=== Records for the exercise ===

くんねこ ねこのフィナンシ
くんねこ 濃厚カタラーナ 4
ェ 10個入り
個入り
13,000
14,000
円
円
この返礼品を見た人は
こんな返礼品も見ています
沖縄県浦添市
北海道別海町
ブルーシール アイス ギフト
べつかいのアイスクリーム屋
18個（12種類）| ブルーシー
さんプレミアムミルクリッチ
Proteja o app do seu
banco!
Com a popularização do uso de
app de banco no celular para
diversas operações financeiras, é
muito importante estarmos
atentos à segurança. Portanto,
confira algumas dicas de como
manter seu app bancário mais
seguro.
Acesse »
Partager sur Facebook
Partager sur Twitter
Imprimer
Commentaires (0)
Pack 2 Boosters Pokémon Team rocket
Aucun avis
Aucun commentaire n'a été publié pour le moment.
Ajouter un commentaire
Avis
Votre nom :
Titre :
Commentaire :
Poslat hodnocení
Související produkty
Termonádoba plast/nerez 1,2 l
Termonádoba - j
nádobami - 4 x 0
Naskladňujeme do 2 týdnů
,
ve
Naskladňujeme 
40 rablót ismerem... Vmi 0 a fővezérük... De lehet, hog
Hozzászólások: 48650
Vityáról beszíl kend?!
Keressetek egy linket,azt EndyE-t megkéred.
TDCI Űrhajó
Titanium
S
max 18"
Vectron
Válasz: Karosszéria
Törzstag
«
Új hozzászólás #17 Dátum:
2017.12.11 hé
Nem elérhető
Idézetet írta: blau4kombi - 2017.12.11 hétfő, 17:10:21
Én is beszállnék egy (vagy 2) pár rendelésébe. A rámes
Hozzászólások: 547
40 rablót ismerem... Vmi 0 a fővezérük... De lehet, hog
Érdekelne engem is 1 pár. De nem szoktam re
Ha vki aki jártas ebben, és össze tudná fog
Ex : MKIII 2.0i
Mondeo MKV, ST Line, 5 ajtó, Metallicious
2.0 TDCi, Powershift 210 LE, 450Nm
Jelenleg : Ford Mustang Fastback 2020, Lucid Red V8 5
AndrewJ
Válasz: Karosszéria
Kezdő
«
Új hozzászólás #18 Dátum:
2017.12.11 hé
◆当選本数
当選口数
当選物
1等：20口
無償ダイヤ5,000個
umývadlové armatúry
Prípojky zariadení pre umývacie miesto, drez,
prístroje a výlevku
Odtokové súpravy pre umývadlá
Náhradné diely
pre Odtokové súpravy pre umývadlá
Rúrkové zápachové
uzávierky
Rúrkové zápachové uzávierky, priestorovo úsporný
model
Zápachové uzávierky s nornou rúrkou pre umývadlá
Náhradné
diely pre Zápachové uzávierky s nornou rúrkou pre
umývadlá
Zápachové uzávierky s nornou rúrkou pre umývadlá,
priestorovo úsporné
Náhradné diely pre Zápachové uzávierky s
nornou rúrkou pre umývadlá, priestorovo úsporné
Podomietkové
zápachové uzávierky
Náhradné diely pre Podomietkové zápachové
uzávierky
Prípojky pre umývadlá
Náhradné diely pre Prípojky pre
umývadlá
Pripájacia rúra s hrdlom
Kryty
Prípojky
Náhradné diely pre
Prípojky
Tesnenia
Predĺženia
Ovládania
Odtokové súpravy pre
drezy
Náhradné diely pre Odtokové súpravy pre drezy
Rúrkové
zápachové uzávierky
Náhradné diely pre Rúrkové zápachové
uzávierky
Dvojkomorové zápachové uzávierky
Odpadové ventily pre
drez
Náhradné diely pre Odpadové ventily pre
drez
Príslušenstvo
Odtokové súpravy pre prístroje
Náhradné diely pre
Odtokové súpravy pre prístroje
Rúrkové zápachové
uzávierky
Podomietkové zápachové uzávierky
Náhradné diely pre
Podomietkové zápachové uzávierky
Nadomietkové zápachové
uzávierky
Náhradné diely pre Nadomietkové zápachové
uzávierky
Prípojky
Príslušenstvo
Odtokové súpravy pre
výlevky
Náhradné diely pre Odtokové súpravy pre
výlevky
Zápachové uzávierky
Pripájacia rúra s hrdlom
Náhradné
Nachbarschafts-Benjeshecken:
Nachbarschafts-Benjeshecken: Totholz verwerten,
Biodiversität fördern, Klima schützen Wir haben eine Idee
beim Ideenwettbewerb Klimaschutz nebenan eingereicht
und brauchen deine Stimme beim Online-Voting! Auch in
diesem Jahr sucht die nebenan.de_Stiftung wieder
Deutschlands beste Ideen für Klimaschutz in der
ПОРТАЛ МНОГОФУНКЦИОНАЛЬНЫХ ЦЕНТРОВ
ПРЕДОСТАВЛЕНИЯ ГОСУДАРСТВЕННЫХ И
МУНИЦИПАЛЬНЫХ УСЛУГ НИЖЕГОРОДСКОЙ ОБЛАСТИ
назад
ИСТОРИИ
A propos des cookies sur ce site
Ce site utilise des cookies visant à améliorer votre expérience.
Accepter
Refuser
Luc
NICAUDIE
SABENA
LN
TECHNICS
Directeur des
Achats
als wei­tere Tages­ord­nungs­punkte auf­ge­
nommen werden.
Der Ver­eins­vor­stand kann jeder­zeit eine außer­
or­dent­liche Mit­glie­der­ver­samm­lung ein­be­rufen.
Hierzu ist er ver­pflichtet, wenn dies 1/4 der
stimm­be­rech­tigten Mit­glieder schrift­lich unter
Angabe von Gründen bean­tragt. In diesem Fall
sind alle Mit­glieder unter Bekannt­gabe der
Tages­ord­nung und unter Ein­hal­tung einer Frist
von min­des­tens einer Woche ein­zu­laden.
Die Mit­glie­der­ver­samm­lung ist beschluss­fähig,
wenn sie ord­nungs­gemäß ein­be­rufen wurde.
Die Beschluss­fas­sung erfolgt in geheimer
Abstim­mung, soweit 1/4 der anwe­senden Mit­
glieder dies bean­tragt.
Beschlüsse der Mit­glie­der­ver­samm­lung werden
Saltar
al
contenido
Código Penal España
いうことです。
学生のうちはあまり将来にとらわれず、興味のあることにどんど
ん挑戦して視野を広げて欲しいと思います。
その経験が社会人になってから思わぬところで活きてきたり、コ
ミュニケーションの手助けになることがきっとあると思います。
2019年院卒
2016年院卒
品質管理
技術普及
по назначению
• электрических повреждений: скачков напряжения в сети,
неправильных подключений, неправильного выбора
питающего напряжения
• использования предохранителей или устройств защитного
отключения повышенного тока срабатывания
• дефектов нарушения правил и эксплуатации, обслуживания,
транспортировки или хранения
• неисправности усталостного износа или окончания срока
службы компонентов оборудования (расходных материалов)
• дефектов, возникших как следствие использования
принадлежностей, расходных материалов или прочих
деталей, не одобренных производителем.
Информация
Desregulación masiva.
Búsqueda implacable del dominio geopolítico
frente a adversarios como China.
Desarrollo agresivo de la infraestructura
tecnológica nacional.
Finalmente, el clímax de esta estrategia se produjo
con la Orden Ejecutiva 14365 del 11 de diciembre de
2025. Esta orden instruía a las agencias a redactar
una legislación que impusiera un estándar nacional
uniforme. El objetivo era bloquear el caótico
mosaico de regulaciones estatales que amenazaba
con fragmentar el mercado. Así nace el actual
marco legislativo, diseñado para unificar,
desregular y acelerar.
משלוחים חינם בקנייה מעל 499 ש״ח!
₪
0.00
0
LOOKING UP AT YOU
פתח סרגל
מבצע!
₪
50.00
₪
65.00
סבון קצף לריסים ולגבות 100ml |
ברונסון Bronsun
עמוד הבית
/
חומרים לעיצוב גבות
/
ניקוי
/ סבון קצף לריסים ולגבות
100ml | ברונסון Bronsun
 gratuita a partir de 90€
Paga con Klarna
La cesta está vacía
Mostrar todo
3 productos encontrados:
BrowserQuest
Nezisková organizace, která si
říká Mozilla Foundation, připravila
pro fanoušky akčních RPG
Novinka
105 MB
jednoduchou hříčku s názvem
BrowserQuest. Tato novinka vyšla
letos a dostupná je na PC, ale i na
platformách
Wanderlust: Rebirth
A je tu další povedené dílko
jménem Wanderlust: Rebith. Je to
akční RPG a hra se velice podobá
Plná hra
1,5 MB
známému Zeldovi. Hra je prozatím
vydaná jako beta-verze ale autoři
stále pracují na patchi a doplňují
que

===

▶ Task instructions: Your answer must be the lines from the one that contains "электрических повреждений: скачков" through the last line of the entries above, copied exactly, with no other lines.

▶ Output below:
• электрических повреждений: скачков напряжения в сети,
неправильных подключений, неправильного выбора
питающего напряжения
• использования предохранителей или устройств защитного
отключения повышенного тока срабатывания
• дефектов нарушения правил и эксплуатации, обслуживания,
транспортировки или хранения
• неисправности усталостного износа или окончания срока
службы компонентов оборудования (расходных материалов)
• дефектов, возникших как следствие использования
принадлежностей, расходных материалов или прочих
деталей, не одобренных производителем.
Информация
Desregulación masiva.
Búsqueda implacable del dominio geopolítico
frente a adversarios como China.
Desarrollo agresivo de la infraestructura
tecnológica nacional.
Finalmente, el clímax de esta estrategia se produjo
con la Orden Ejecutiva 14365 del 11 de diciembre de
2025. Esta orden instruía a las agencias a redactar
una legislación que impusiera un estándar nacional
uniforme. El objetivo era bloquear el caótico
mosaico de regulaciones estatales que amenazaba
con fragmentar el mercado. Así nace el actual
marco legislativo, diseñado para unificar,
desregular y acelerar.
משלוחים חינם בקנייה מעל 499 ש״ח!
₪
0.00
0
LOOKING UP AT YOU
פתח סרגל
מבצע!
₪
50.00
₪
65.00
סבון קצף לריסים ולגבות 100ml |
ברונסון Bronsun
עמוד הבית
/
חומרים לעיצוב גבות
/
ניקוי
/ סבון קצף לריסים ולגבות
100ml | ברונסון Bronsun
 gratuita a partir de 90€
Paga con Klarna
La cesta está vacía
Mostrar todo
3 productos encontrados:
BrowserQuest
Nezisková organizace, která si
říká Mozilla Foundation, připravila
pro fanoušky akčních RPG
Novinka
105 MB
jednoduchou hříčku s názvem
BrowserQuest. Tato novinka vyšla
letos a dostupná je na PC, ale i na
platformách
Wanderlust: Rebirth
A je tu další povedené dílko
jménem Wanderlust: Rebith. Je to
akční RPG a hra se velice podobá
Plná hra
1,5 MB
známému Zeldovi. Hra je prozatím
vydaná jako beta-verze ale autoři
stále pracují na patchi a doplňují
que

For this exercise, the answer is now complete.